Everything by Design
1.
Donald Trump's Architect
The voice on the phone had a tone of easy familiarity: "Hey, Alan, howyadoin', it's been a while."
It had indeed been a while since I last talked to Donald Trump. His call would lead to me becoming "Donald Trump's Architect," to quote The Wall Street Journal, and being intimately involved in the design and construction of Trump Plaza, his first casino in Atlantic City or, for that matter, his first anywhere. It amounted to my having the opportunity to see Donald in action before he was The Donald, to watch him evolve from his first persona into his second, like a moth into a butterfly. Or, perhaps more to the point, from a run-of-the-mill butterfly into a spectacular creature.
During the late 1950s, a man named Fred Trump vacationed at one of my father's early and smaller Miami Beach hotels, the Sans Souci. Trump fell in love with the design of the lobby. He felt that if he added a "classy" lobby to the otherwise drab middle-income high-rise apartments he was planning to build on Ocean Parkway in Brooklyn (still known as Trump Village), he could beat the competition. Trump called our office, only to have Morris turn him down cold: "I don't do lobbies!"

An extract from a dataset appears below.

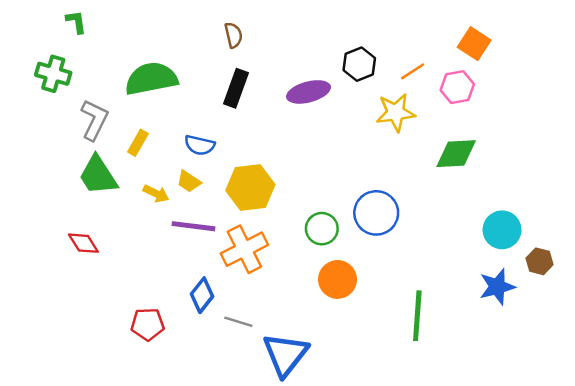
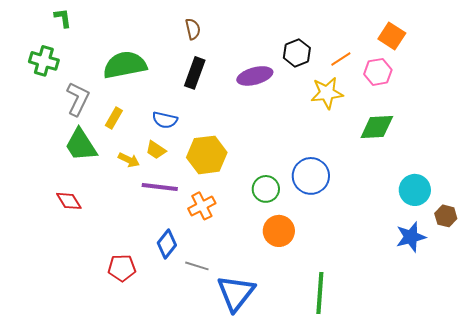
orange cross: (244, 249) -> (202, 206), size x0.7
green line: (417, 316) -> (320, 293), moved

Fred Trump was a man who got what he wanted--a family trait his son Donald inherited and of course perfected. This apartment complex was to contain more than three thousand units, and if Morris would design the lobby, well, then Fred would hire him as architect for thewhole complex. It was an offer my father couldn't refuse. Fred specified that the structures were being built under a federally subsidized housing program, meaning that by necessity and regulation, they had to be plain boxes with punched windows. We could choose any brick we wanted, as long as it was red, unglazed Hudson Valley brick. But the lobbies--they would be terrific! And the generous fees for such bland and mindless work were irresistible. Trump Village was a smash hit, immediately filled with eager renters and later successfully converted to condos.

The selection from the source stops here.